İşe alım süreci daha hızlı oluyor: Zaman zaman bir şirketin işe alım süreci haftalar, hatta aylar alabilir. Ancak, eğer bu şirketler dağıtılmış bir işgücüne geçiş yaptıysa bu sorunu daha hızlı çözebilmeleri mümkün. Tamamen dağıtılmış bir işgücüne sahip şirketlerin yeni çalışan işe alma süreçleri yaklaşık %33 daha az sürüyor.

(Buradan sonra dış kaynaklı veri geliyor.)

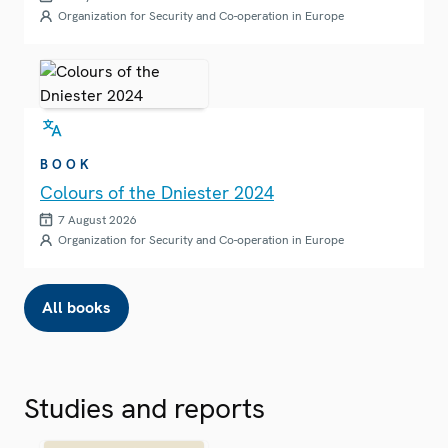
Organization for Security and Co-operation in Europe
BOOK
Colours of the Dniester 2024
7 August 2026
Organization for Security and Co-operation in Europe
All books
Studies and reports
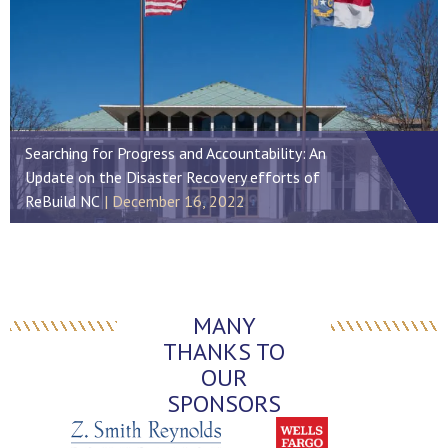
Searching for Progress and Accountability: An
Update on the Disaster Recovery efforts of
ReBuild NC
December 16, 2022
MANY
THANKS TO
OUR
SPONSORS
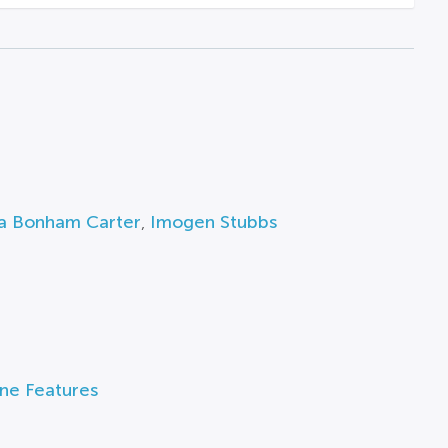
a Bonham Carter
,
Imogen Stubbs
ine Features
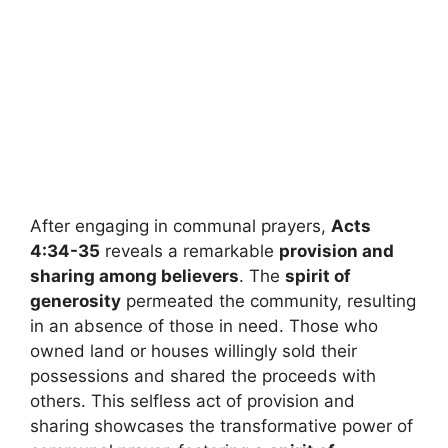
After engaging in communal prayers,
Acts
4:34-35
reveals a remarkable
provision and
sharing among believers
. The
spirit of
generosity
permeated the community, resulting
in an absence of those in need. Those who
owned land or houses willingly sold their
possessions and shared the proceeds with
others. This selfless act of provision and
sharing showcases the transformative power of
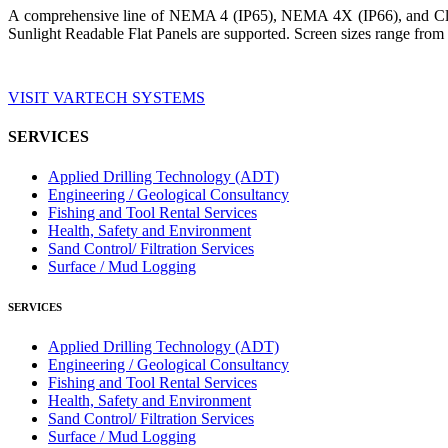
A comprehensive line of NEMA 4 (IP65), NEMA 4X (IP66), and Clas
Sunlight Readable Flat Panels are supported. Screen sizes range from 
VISIT VARTECH SYSTEMS
SERVICES
Applied Drilling Technology (ADT)
Engineering / Geological Consultancy
Fishing and Tool Rental Services
Health, Safety and Environment
Sand Control/ Filtration Services
Surface / Mud Logging
SERVICES
Applied Drilling Technology (ADT)
Engineering / Geological Consultancy
Fishing and Tool Rental Services
Health, Safety and Environment
Sand Control/ Filtration Services
Surface / Mud Logging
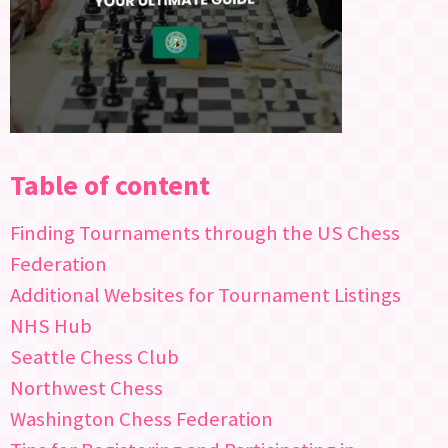
Table of content
Finding Tournaments through the US Chess
Federation
Additional Websites for Tournament Listings
NHS Hub
Seattle Chess Club
Northwest Chess
Washington Chess Federation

Uzaktan çalışanların çoğu satış alanında çalışıyor: Çoğunlukla uzaktan çalışan insanları işe alan bir şirket arıyorsanız, en mantıklısı satış pozisyonundaki işlere bakmak. Pazarlama, mühendislik, müşteri hizmetleri, bilgi teknolojileri ve finans gibi sektörlere kıyasla satış sektöründe uzaktan çalışanların işe alınma oranı ortalamadan %66 daha yüksek.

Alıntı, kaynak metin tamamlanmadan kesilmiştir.